Task statement
Pick the lines holding the string "CUII" out of the records and copy them.

Data provided
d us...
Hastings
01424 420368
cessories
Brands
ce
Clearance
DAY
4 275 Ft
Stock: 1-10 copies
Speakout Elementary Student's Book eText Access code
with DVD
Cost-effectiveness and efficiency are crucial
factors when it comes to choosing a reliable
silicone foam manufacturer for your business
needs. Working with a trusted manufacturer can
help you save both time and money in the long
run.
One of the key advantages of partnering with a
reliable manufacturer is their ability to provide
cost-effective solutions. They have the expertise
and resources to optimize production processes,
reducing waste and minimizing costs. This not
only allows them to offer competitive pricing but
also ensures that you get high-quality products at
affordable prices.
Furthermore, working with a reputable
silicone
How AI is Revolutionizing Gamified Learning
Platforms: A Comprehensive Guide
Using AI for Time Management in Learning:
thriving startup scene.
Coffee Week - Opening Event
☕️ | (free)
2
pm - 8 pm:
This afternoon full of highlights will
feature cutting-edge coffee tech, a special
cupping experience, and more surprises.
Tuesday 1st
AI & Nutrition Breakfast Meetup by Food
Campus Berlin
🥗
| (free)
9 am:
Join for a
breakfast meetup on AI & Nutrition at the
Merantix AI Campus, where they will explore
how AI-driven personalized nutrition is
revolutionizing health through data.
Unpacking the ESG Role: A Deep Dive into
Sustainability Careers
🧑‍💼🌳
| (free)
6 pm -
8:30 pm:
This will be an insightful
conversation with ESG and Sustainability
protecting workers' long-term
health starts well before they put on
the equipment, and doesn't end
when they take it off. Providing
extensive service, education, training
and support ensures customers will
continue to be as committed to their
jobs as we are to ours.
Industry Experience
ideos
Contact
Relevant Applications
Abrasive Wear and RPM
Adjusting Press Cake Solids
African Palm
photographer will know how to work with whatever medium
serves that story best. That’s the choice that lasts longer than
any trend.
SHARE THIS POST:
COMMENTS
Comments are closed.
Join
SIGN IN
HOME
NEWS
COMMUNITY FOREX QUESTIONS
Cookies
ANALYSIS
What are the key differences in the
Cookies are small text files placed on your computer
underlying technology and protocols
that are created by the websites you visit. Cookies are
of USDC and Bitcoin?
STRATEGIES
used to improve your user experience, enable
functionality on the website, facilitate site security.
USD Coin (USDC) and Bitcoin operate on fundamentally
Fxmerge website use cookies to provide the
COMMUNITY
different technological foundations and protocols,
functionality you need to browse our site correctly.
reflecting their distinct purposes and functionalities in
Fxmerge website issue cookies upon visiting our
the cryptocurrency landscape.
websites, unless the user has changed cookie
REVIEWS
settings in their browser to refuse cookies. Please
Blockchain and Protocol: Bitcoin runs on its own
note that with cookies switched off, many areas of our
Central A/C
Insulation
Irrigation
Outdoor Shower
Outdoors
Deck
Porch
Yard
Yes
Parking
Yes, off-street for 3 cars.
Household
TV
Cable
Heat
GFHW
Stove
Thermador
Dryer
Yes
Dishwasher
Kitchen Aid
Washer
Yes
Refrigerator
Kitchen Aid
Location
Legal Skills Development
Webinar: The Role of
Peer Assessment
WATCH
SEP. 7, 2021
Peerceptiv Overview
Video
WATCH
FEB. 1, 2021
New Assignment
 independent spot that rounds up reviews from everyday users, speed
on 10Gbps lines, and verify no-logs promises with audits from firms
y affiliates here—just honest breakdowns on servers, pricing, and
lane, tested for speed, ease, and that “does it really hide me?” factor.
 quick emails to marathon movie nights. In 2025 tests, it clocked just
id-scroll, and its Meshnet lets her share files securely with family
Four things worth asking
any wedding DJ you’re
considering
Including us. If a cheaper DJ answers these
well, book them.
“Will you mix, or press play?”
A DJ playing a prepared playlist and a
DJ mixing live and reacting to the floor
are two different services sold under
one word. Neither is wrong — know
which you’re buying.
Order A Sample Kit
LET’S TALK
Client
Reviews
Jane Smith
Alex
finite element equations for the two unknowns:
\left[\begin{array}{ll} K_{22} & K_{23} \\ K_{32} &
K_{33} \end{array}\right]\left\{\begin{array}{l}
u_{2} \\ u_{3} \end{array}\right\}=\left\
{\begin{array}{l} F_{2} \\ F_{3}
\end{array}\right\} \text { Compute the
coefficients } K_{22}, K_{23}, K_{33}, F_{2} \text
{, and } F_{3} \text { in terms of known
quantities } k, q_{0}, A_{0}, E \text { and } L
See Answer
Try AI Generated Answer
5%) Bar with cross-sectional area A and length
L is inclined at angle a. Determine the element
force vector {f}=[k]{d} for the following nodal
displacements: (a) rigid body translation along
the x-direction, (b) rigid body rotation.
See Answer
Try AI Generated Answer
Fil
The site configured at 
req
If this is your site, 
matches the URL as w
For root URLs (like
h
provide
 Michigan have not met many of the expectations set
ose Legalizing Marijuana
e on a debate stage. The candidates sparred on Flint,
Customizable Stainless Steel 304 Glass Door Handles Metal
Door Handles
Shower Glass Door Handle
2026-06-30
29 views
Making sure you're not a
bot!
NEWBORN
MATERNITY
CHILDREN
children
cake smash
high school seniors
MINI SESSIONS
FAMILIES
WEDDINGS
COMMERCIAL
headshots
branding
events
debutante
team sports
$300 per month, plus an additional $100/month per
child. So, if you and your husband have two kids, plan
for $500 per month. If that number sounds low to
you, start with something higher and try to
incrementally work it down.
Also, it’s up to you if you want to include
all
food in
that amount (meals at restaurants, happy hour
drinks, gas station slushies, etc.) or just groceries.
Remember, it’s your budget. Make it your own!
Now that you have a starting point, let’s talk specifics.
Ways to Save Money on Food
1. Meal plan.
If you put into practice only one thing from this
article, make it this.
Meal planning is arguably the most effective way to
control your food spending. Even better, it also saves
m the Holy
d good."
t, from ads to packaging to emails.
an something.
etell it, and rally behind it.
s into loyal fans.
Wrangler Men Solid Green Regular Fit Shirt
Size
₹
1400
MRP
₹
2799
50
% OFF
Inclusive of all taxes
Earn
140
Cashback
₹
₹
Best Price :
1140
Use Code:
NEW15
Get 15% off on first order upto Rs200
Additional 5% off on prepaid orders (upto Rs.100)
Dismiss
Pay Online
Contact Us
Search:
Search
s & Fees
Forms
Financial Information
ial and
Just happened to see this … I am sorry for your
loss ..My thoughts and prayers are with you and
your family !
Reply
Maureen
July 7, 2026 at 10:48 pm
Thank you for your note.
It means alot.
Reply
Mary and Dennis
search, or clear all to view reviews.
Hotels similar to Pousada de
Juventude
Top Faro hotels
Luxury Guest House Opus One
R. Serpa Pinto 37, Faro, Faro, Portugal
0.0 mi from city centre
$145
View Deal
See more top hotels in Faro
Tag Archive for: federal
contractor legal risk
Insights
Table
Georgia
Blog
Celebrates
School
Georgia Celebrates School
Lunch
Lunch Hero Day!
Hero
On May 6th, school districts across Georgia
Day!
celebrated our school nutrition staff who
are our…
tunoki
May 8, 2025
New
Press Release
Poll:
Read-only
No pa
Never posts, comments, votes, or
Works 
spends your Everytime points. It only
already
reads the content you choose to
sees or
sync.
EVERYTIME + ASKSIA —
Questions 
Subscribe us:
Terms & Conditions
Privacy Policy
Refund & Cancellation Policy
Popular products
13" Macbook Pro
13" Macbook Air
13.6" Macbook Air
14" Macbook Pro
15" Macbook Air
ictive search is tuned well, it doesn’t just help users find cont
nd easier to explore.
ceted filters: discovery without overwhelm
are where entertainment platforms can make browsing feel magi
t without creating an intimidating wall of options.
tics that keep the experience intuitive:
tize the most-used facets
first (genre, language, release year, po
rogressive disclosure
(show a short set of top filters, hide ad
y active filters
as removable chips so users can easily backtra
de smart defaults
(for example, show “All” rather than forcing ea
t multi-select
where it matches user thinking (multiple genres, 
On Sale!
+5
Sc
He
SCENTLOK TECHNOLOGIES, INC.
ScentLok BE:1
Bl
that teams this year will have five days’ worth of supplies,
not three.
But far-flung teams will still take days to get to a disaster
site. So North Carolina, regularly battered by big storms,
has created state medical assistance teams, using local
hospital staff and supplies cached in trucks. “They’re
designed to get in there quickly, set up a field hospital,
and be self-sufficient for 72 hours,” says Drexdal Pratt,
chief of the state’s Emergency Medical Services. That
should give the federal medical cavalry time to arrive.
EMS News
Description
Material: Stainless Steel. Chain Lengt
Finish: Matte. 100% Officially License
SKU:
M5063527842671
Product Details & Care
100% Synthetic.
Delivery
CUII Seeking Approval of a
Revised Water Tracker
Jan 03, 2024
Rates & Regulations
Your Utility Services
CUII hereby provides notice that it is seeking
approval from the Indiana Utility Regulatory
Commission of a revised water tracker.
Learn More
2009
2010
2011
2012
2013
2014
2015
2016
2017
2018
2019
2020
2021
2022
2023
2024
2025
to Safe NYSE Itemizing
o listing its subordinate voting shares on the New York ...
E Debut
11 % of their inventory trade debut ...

Output below
CUII Seeking Approval of a
CUII hereby provides notice that it is seeking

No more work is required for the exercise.